§ TASK TO CARRY OUT
Give only the number of lines in these records that contain the word "sociales".

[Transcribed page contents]

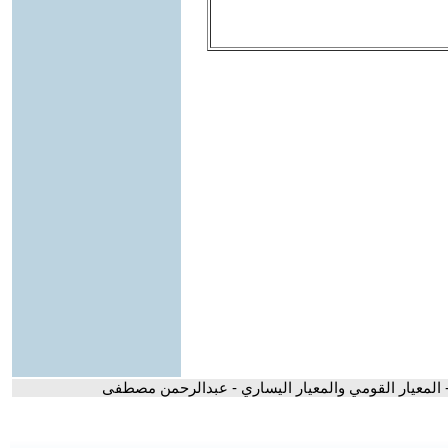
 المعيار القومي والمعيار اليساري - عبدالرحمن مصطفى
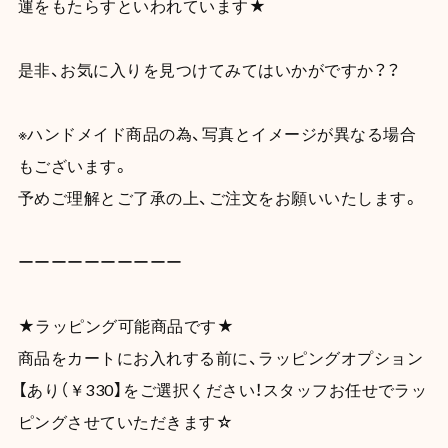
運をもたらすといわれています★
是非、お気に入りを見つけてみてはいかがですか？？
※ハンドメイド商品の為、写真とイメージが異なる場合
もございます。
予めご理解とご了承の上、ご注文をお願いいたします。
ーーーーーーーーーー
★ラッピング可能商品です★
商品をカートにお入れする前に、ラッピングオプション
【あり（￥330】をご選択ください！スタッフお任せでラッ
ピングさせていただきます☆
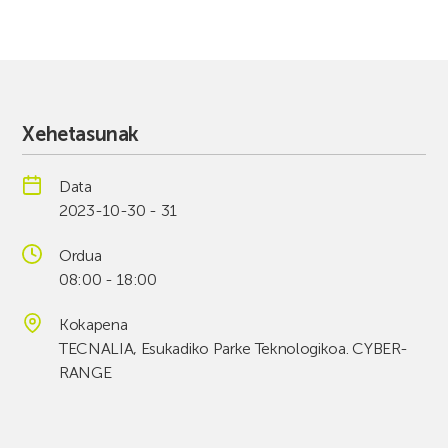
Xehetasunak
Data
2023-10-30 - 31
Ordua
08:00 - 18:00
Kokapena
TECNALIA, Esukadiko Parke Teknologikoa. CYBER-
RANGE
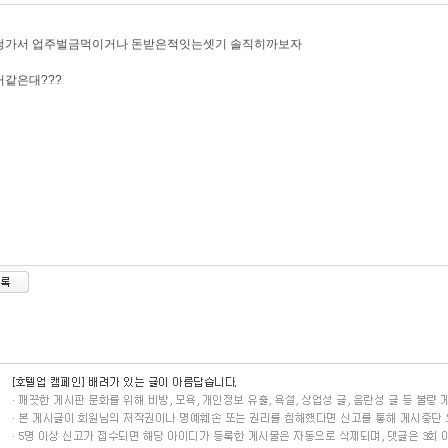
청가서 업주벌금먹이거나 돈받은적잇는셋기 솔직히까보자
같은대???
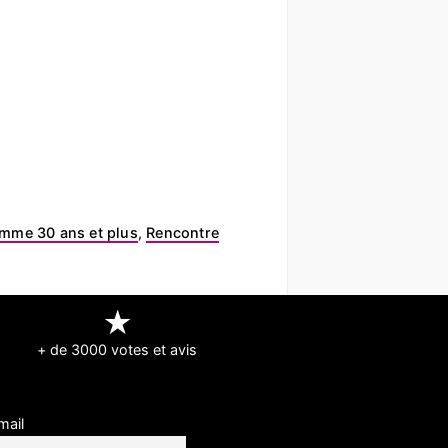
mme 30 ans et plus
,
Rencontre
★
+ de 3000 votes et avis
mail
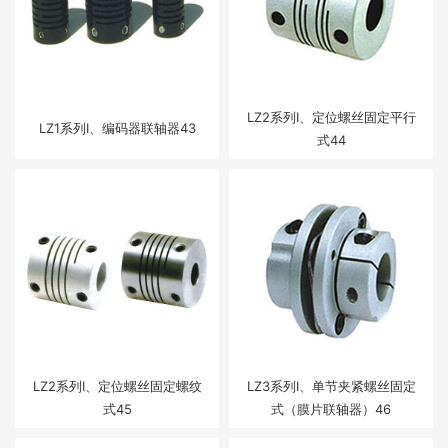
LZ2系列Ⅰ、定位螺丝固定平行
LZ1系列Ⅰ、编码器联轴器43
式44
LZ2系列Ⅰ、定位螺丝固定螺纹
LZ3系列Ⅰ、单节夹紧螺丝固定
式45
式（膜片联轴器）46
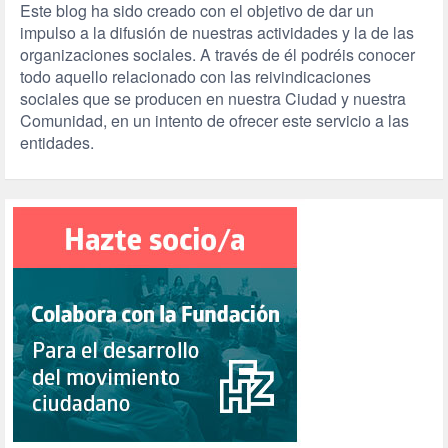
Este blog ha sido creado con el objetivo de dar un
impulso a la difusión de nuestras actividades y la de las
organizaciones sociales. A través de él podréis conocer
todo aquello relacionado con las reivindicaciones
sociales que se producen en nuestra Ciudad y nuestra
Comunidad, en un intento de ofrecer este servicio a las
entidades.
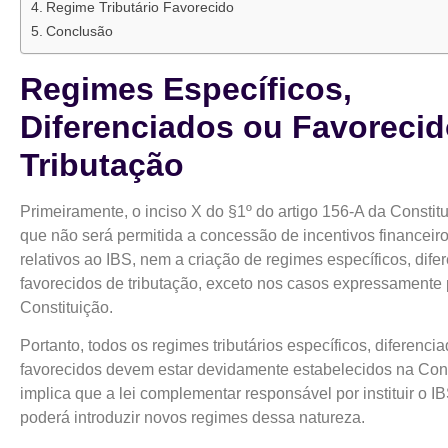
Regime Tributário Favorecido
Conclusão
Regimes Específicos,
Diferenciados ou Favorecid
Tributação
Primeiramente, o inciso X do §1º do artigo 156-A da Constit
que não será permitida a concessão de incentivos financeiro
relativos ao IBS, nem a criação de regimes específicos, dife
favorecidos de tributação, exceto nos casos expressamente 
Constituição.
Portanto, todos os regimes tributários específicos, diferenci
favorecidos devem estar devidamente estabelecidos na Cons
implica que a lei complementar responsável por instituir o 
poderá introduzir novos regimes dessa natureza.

§ YOUR SOLUTION
2